Repository files navigation

Running Spark Mail Project on Docker

This repository is based on SequenceIQ's Docker Spark with a customized Spark distro and some files we need to run the Spark Mail Tutorial. This includes a subset of the Enron email dataset in Avro format in hdfs. The Dockerfile starts with the sequenceiq/hadoop-docker:2.6.0 see Hadoop Docker image.

Obtaining medale/spark-mail-docker from DockerHub

sudo docker pull medale/spark-mail-docker:v1.3.1

Note: medale/spark-mail-docker depends on sequenceiq/hadoop-docker:2.6.0 which depends on sequenceiq/pam:centos-6.5. That in turn depends on tianon/centos:6.5... All in all, 77 layers of downloads for a 2.8GB download.
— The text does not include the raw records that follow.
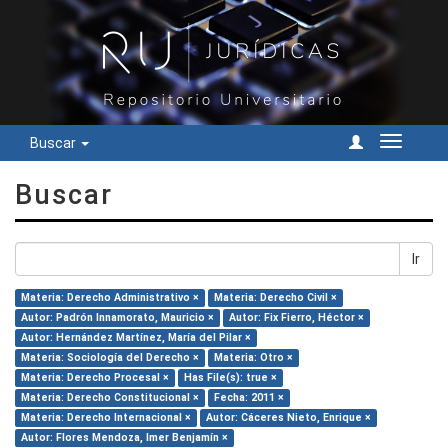
Buscar
Cambiar
navegac
Buscar
Ir
Materia: Derecho Administrativo ×
Materia: Derecho Civil ×
Autor: Padrón Innamorato, Mauricio ×
Autor: Fix Fierro, Héctor ×
Autor: Hernández Martínez, María del Pilar ×
Materia: Sociología del Derecho ×
Materia: Otro ×
Materia: Derecho Procesal ×
Has File(s): true ×
Materia: Derecho Constitucional ×
Fecha: 2011 ×
Materia: Derecho Internacional ×
Autor: Cáceres Nieto, Enrique ×
Autor: Flores Mendoza, Imer Benjamín ×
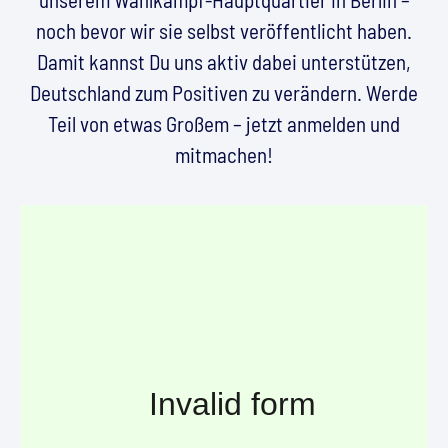
noch bevor wir sie selbst veröffentlicht haben.
Damit kannst Du uns aktiv dabei unterstützen,
Deutschland zum Positiven zu verändern. Werde
Teil von etwas Großem – jetzt anmelden und
mitmachen!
During the day (EDT) about 10 minutes on Fios but seems much slower in the evenings.

Run spark-mail-docker image

Simple run (no shared drive)

  • -P map image ports to host port (see docker ps -l for mapping)

  • -i run in interactive mode

  • -t with tty terminal

  • -h sets hostname of the image to "sandbox"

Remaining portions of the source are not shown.